Output each entry verbatim and exclude every picture from it.

=== Begin Enclosure ===

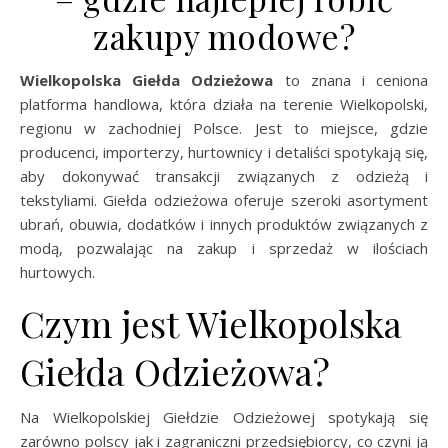
zakupy modowe?
Wielkopolska Giełda Odzieżowa
to znana i ceniona
platforma handlowa, która działa na terenie Wielkopolski,
regionu w zachodniej Polsce. Jest to miejsce, gdzie
producenci, importerzy, hurtownicy i detaliści spotykają się,
aby dokonywać transakcji związanych z odzieżą i
tekstyliami. Giełda odzieżowa oferuje szeroki asortyment
ubrań, obuwia, dodatków i innych produktów związanych z
modą, pozwalając na zakup i sprzedaż w ilościach
hurtowych.
Czym jest Wielkopolska
Giełda Odzieżowa?
Na Wielkopolskiej Giełdzie Odzieżowej spotykają się
zarówno polscy jak i zagraniczni przedsiębiorcy, co czyni ją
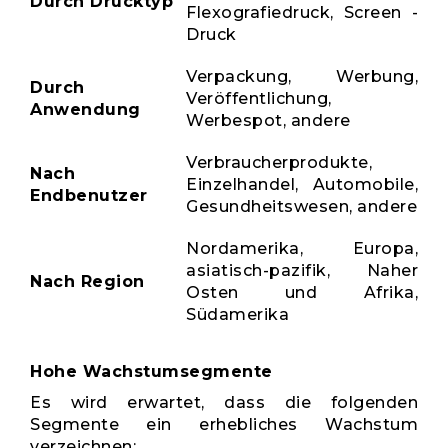
Durch Drucktyp
Flexografiedruck, Screen -
Druck
Verpackung, Werbung,
Durch
Veröffentlichung,
Anwendung
Werbespot, andere
Verbraucherprodukte,
Nach
Einzelhandel, Automobile,
Endbenutzer
Gesundheitswesen, andere
Nordamerika, Europa,
asiatisch-pazifik, Naher
Nach Region
Osten und Afrika,
Südamerika
Hohe Wachstumsegmente
Es wird erwartet, dass die folgenden
Segmente ein erhebliches Wachstum
verzeichnen:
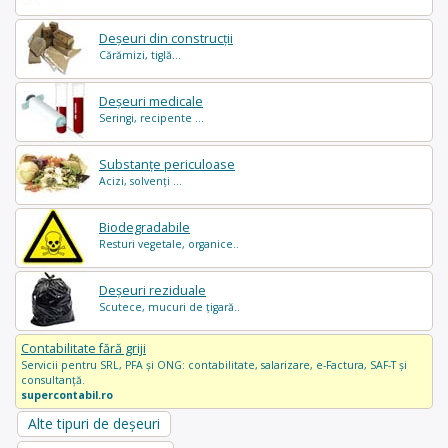
Deșeuri din construcții
Cărămizi, tiglă...
Deșeuri medicale
Seringi, recipente ...
Substanțe periculoase
Acizi, solvenți ...
Biodegradabile
Resturi vegetale, organice..
Deșeuri reziduale
Scutece, mucuri de țigară..
Contabilitate fără griji
Servicii pentru SRL, PFA și ONG: contabilitate, salarizare, e-Factura, SAF-T și
consultanță.
supercontabil.ro
Alte tipuri de deșeuri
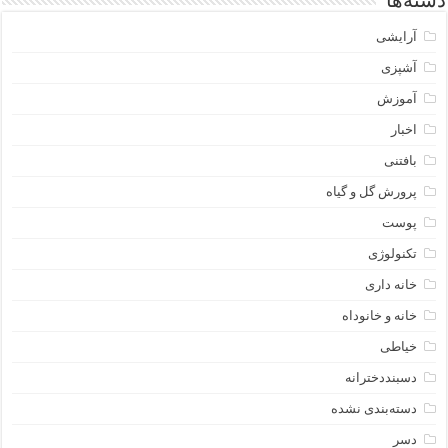
دسته‌ها
آرایشی
آشپزی
آموزش
اخبار
بافتنی
پرورش گل و گیاه
پوست
تکنولوژی
خانه داری
خانه و خانوداه
خیاطی
دسبنددخترانه
دسته‌بندی نشده
دسر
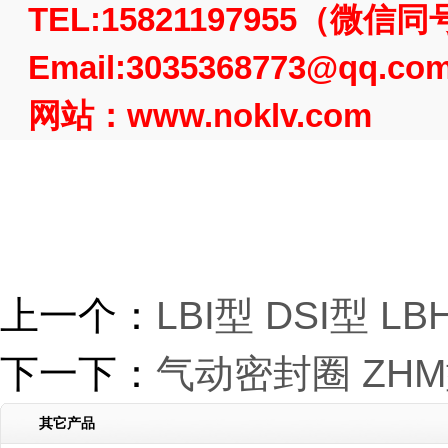
TEL:15821197955（微信
Email:3035368773@qq.co
网站：www.noklv.com
热门搜索：
上一个：
LBI型 DSI型 
下一下：
气动密封圈 ZHM
其它产品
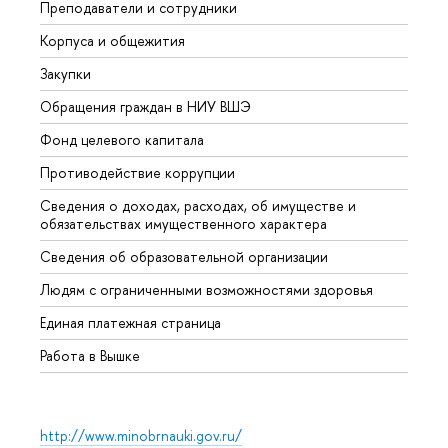
Преподаватели и сотрудники
Прием
Корпуса и общежития
Вышк
Закупки
Прием
Обращения граждан в НИУ ВШЭ
Аспир
Фонд целевого капитала
Допол
Противодействие коррупции
Центр
Сведения о доходах, расходах, об имуществе и
Бизне
обязательствах имущественного характера
Образ
Сведения об образовательной организации
Обрат
Людям с ограниченными возможностями здоровья
Единая платежная страница
Работа в Вышке
http://www.minobrnauki.gov.ru/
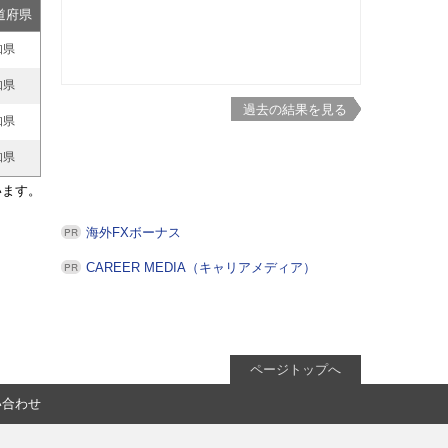
道府県
知県
知県
過去の結果を見る
知県
知県
います。
海外FXボーナス
CAREER MEDIA（キャリアメディア）
ページトップへ
い合わせ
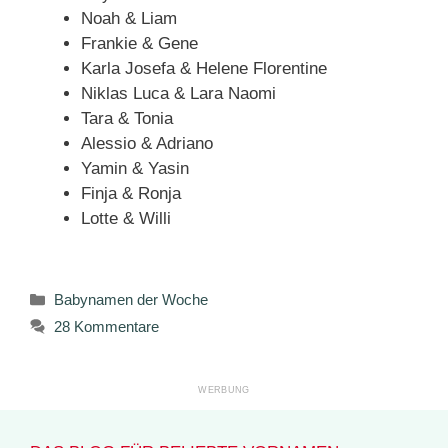
Noah & Liam
Frankie & Gene
Karla Josefa & Helene Florentine
Niklas Luca & Lara Naomi
Tara & Tonia
Alessio & Adriano
Yamin & Yasin
Finja & Ronja
Lotte & Willi
Kategorien
Babynamen der Woche
28 Kommentare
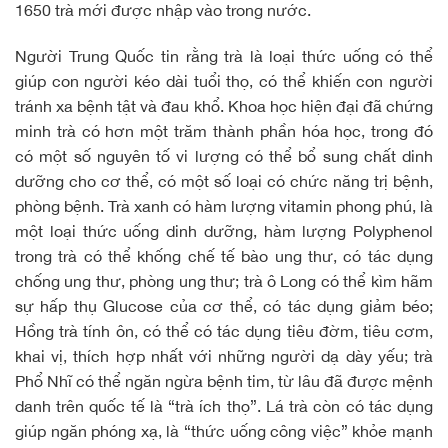
1650 trà mới được nhập vào trong nước.
Người Trung Quốc tin rằng trà là loại thức uống có thể
giúp con người kéo dài tuổi thọ, có thể khiến con người
tránh xa bệnh tật và đau khổ. Khoa học hiện đại đã chứng
minh trà có hơn một trăm thành phần hóa học, trong đó
có một số nguyên tố vi lượng có thể bổ sung chất dinh
dưỡng cho cơ thể, có một số loại có chức năng trị bệnh,
phòng bệnh. Trà xanh có hàm lượng vitamin phong phú, là
một loại thức uống dinh dưỡng, hàm lượng Polyphenol
trong trà có thể khống chế tế bào ung thư, có tác dụng
chống ung thư, phòng ung thư; trà ô Long có thể kìm hãm
sự hấp thụ Glucose của cơ thể, có tác dụng giảm béo;
Hồng trà tính ôn, có thể có tác dụng tiêu đờm, tiêu cơm,
khai vị, thích hợp nhất với những người dạ dày yếu; trà
Phổ Nhĩ có thể ngăn ngừa bệnh tim, từ lâu đã được mệnh
danh trên quốc tế là “trà ích thọ”. Lá trà còn có tác dụng
giúp ngăn phóng xạ, là “thức uống công việc” khỏe mạnh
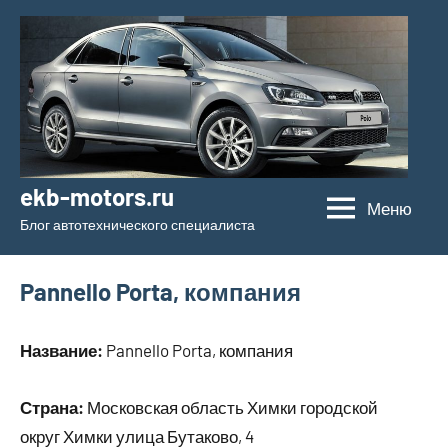
Перейти
к
содержимому
ekb-motors.ru
Меню
Блог автотехнического специалиста
Pannello Porta, компания
Название:
Pannello Porta, компания
Страна:
Московская область Химки городской
округ Химки улица Бутаково, 4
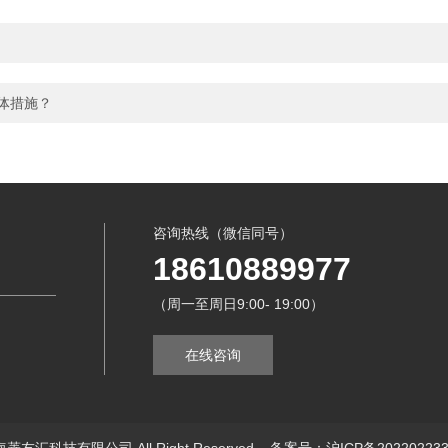
具体措施？
咨询热线（微信同号）
18610889977
（周一至周日9:00- 19:00）
在线咨询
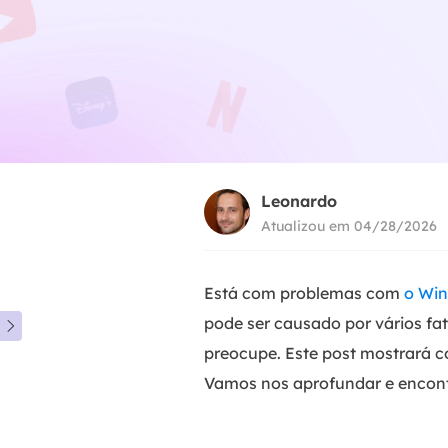
Leonardo
Atualizou em 04/28/2026
Está com problemas com
o Win
pode ser causado por vários fa

preocupe. Este post mostrará c
Vamos nos aprofundar e encontr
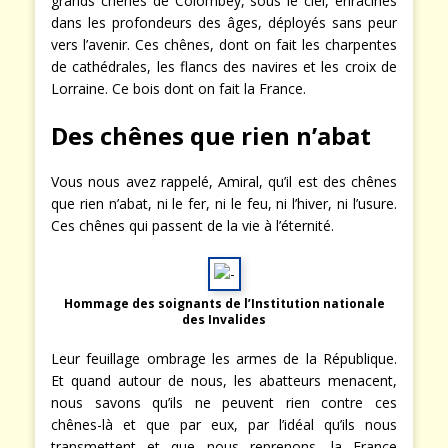
grands chênes de Colombey, sous le ciel, enracinés
dans les profondeurs des âges, déployés sans peur
vers l’avenir. Ces chênes, dont on fait les charpentes
de cathédrales, les flancs des navires et les croix de
Lorraine. Ce bois dont on fait la France.
Des chênes que rien n’abat
Vous nous avez rappelé, Amiral, qu’il est des chênes
que rien n’abat, ni le fer, ni le feu, ni l’hiver, ni l’usure.
Ces chênes qui passent de la vie à l’éternité.
Hommage des soignants de l’Institution nationale
des Invalides
Leur feuillage ombrage les armes de la République.
Et quand autour de nous, les abatteurs menacent,
nous savons qu’ils ne peuvent rien contre ces
chênes-là et que par eux, par l’idéal qu’ils nous
transmettent et que nous reprenons, la France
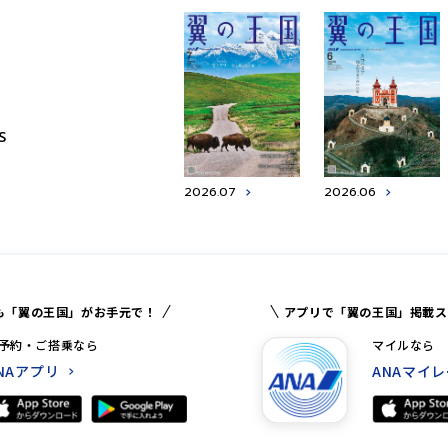
S
2026.07
2026.06
も「翼の王国」がお手元で！
アプリで「翼の王国」掲載ス
予約・ご搭乗なら
マイルなら
NAアプリ
ANAマイ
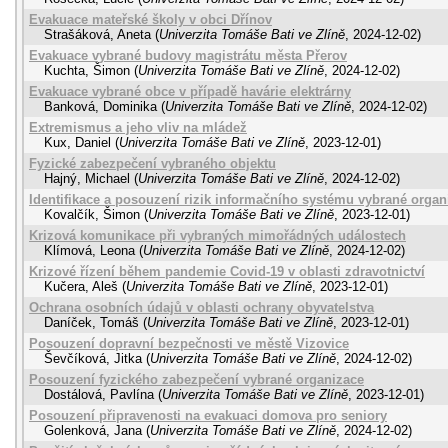
Evakuace mateřské školy v obci Dřínov
Strašáková, Aneta
(
Univerzita Tomáše Bati ve Zlíně
,
2024-12-02
)
Evakuace vybrané budovy magistrátu města Přerov
Kuchta, Šimon
(
Univerzita Tomáše Bati ve Zlíně
,
2024-12-02
)
Evakuace vybrané obce v případě havárie elektrárny
Banková, Dominika
(
Univerzita Tomáše Bati ve Zlíně
,
2024-12-02
)
Extremismus a jeho vliv na mládež
Kux, Daniel
(
Univerzita Tomáše Bati ve Zlíně
,
2023-12-01
)
Fyzické zabezpečení vybraného objektu
Hajný, Michael
(
Univerzita Tomáše Bati ve Zlíně
,
2024-12-02
)
Identifikace a posouzení rizik informačního systému vybrané organ
Kovalčík, Šimon
(
Univerzita Tomáše Bati ve Zlíně
,
2023-12-01
)
Krizová komunikace při vybraných mimořádných událostech
Klímová, Leona
(
Univerzita Tomáše Bati ve Zlíně
,
2024-12-02
)
Krizové řízení během pandemie Covid-19 v oblasti zdravotnictví
Kučera, Aleš
(
Univerzita Tomáše Bati ve Zlíně
,
2023-12-01
)
Ochrana osobních údajů v oblasti ochrany obyvatelstva
Daníček, Tomáš
(
Univerzita Tomáše Bati ve Zlíně
,
2023-12-01
)
Posouzení dopravní bezpečnosti ve městě Vizovice
Ševčíková, Jitka
(
Univerzita Tomáše Bati ve Zlíně
,
2024-12-02
)
Posouzení fyzického zabezpečení vybrané organizace
Dostálová, Pavlína
(
Univerzita Tomáše Bati ve Zlíně
,
2023-12-01
)
Posouzení připravenosti na evakuaci domova pro seniory
Golenková, Jana
(
Univerzita Tomáše Bati ve Zlíně
,
2024-12-02
)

=== End Enclosure ===

## [Written response]
zakupy modowe?
Wielkopolska Giełda Odzieżowa
to znana i ceniona
platforma handlowa, która działa na terenie Wielkopolski,
regionu w zachodniej Polsce. Jest to miejsce, gdzie
producenci, importerzy, hurtownicy i detaliści spotykają się,
aby dokonywać transakcji związanych z odzieżą i
tekstyliami. Giełda odzieżowa oferuje szeroki asortyment
ubrań, obuwia, dodatków i innych produktów związanych z
modą, pozwalając na zakup i sprzedaż w ilościach
hurtowych.
Czym jest Wielkopolska
Giełda Odzieżowa?
Na Wielkopolskiej Giełdzie Odzieżowej spotykają się
zarówno polscy jak i zagraniczni przedsiębiorcy, co czyni ją
Durch Drucktyp
Flexografiedruck, Screen -
Druck
Verpackung, Werbung,
Durch
Veröffentlichung,
Anwendung
Werbespot, andere
Verbraucherprodukte,
Nach
Einzelhandel, Automobile,
Endbenutzer
Gesundheitswesen, andere
Nordamerika, Europa,
asiatisch-pazifik, Naher
Nach Region
Osten und Afrika,
Südamerika
Hohe Wachstumsegmente
Es wird erwartet, dass die folgenden
Segmente ein erhebliches Wachstum
verzeichnen:
Deșeuri din construcții
Cărămizi, tiglă...
Deșeuri medicale
Seringi, recipente ...
Substanțe periculoase
Acizi, solvenți ...
Biodegradabile
Resturi vegetale, organice..
Deșeuri reziduale
Scutece, mucuri de țigară..
Contabilitate fără griji
Servicii pentru SRL, PFA și ONG: contabilitate, salarizare, e-Factura, SAF-T și
consultanță.
supercontabil.ro
Alte tipuri de deșeuri
دسته‌ها
آرایشی
آشپزی
آموزش
اخبار
بافتنی
پرورش گل و گیاه
پوست
تکنولوژی
خانه داری
خانه و خانوداه
خیاطی
دسبنددخترانه
دسته‌بندی نشده
دسر
TEL:15821197955（微信
Email:3035368773@qq.co
网站：www.noklv.com
热门搜索：
上一个：
LBI型 DSI型 
下一下：
气动密封圈 ZHM
其它产品
Преподаватели и сотрудники
Прием
Корпуса и общежития
Вышк
Закупки
Прием
Обращения граждан в НИУ ВШЭ
Аспир
Фонд целевого капитала
Допол
Противодействие коррупции
Центр
Сведения о доходах, расходах, об имуществе и
Бизне
обязательствах имущественного характера
Образ
Сведения об образовательной организации
Обрат
Людям с ограниченными возможностями здоровья
Единая платежная страница
Работа в Вышке
http://www.minobrnauki.gov.ru/
道府県
知県
知県
過去の結果を見る
知県
知県
います。
海外FXボーナス
CAREER MEDIA（キャリアメディア）
ページトップへ
い合わせ
Noah & Liam
Frankie & Gene
Karla Josefa & Helene Florentine
Niklas Luca & Lara Naomi
Tara & Tonia
Alessio & Adriano
Yamin & Yasin
Finja & Ronja
Lotte & Willi
Kategorien
Babynamen der Woche
28 Kommentare
1650 trà mới được nhập vào trong nước.
Người Trung Quốc tin rằng trà là loại thức uống có thể
giúp con người kéo dài tuổi thọ, có thể khiến con người
tránh xa bệnh tật và đau khổ. Khoa học hiện đại đã chứng
minh trà có hơn một trăm thành phần hóa học, trong đó
có một số nguyên tố vi lượng có thể bổ sung chất dinh
dưỡng cho cơ thể, có một số loại có chức năng trị bệnh,
phòng bệnh. Trà xanh có hàm lượng vitamin phong phú, là
một loại thức uống dinh dưỡng, hàm lượng Polyphenol
trong trà có thể khống chế tế bào ung thư, có tác dụng
chống ung thư, phòng ung thư; trà ô Long có thể kìm hãm
sự hấp thụ Glucose của cơ thể, có tác dụng giảm béo;
Hồng trà tính ôn, có thể có tác dụng tiêu đờm, tiêu cơm,
khai vị, thích hợp nhất với những người dạ dày yếu; trà
Phổ Nhĩ có thể ngăn ngừa bệnh tim, từ lâu đã được mệnh
danh trên quốc tế là “trà ích thọ”. Lá trà còn có tác dụng
giúp ngăn phóng xạ, là “thức uống công việc” khỏe mạnh
Перейти
к
содержимому
ekb-motors.ru
Меню
Блог автотехнического специалиста
Pannello Porta, компания
Название:
Pannello Porta, компания
Страна:
Московская область Химки городской
округ Химки улица Бутаково, 4
具体措施？
咨询热线（微信同号）
18610889977
（周一至周日9:00- 19:00）
在线咨询
Leonardo
Atualizou em 04/28/2026
Está com problemas com
o Win
pode ser causado por vários fa

preocupe. Este post mostrará c
Vamos nos aprofundar e encontr
grands chênes de Colombey, sous le ciel, enracinés
dans les profondeurs des âges, déployés sans peur
vers l’avenir. Ces chênes, dont on fait les charpentes
de cathédrales, les flancs des navires et les croix de
Lorraine. Ce bois dont on fait la France.
Des chênes que rien n’abat
Vous nous avez rappelé, Amiral, qu’il est des chênes
que rien n’abat, ni le fer, ni le feu, ni l’hiver, ni l’usure.
Ces chênes qui passent de la vie à l’éternité.
Hommage des soignants de l’Institution nationale
des Invalides
Leur feuillage ombrage les armes de la République.
Et quand autour de nous, les abatteurs menacent,
nous savons qu’ils ne peuvent rien contre ces
chênes-là et que par eux, par l’idéal qu’ils nous
transmettent et que nous reprenons, la France
S
2026.07
2026.06
も「翼の王国」がお手元で！
アプリで「翼の王国」掲載ス
予約・ご搭乗なら
マイルなら
NAアプリ
ANAマイ
Evakuace mateřské školy v obci Dřínov
Strašáková, Aneta
(
Univerzita Tomáše Bati ve Zlíně
,
2024-12-02
)
Evakuace vybrané budovy magistrátu města Přerov
Kuchta, Šimon
(
Univerzita Tomáše Bati ve Zlíně
,
2024-12-02
)
Evakuace vybrané obce v případě havárie elektrárny
Banková, Dominika
(
Univerzita Tomáše Bati ve Zlíně
,
2024-12-02
)
Extremismus a jeho vliv na mládež
Kux, Daniel
(
Univerzita Tomáše Bati ve Zlíně
,
2023-12-01
)
Fyzické zabezpečení vybraného objektu
Hajný, Michael
(
Univerzita Tomáše Bati ve Zlíně
,
2024-12-02
)
Identifikace a posouzení rizik informačního systému vybrané organ
Kovalčík, Šimon
(
Univerzita Tomáše Bati ve Zlíně
,
2023-12-01
)
Krizová komunikace při vybraných mimořádných událostech
Klímová, Leona
(
Univerzita Tomáše Bati ve Zlíně
,
2024-12-02
)
Krizové řízení během pandemie Covid-19 v oblasti zdravotnictví
Kučera, Aleš
(
Univerzita Tomáše Bati ve Zlíně
,
2023-12-01
)
Ochrana osobních údajů v oblasti ochrany obyvatelstva
Daníček, Tomáš
(
Univerzita Tomáše Bati ve Zlíně
,
2023-12-01
)
Posouzení dopravní bezpečnosti ve městě Vizovice
Ševčíková, Jitka
(
Univerzita Tomáše Bati ve Zlíně
,
2024-12-02
)
Posouzení fyzického zabezpečení vybrané organizace
Dostálová, Pavlína
(
Univerzita Tomáše Bati ve Zlíně
,
2023-12-01
)
Posouzení připravenosti na evakuaci domova pro seniory
Golenková, Jana
(
Univerzita Tomáše Bati ve Zlíně
,
2024-12-02
)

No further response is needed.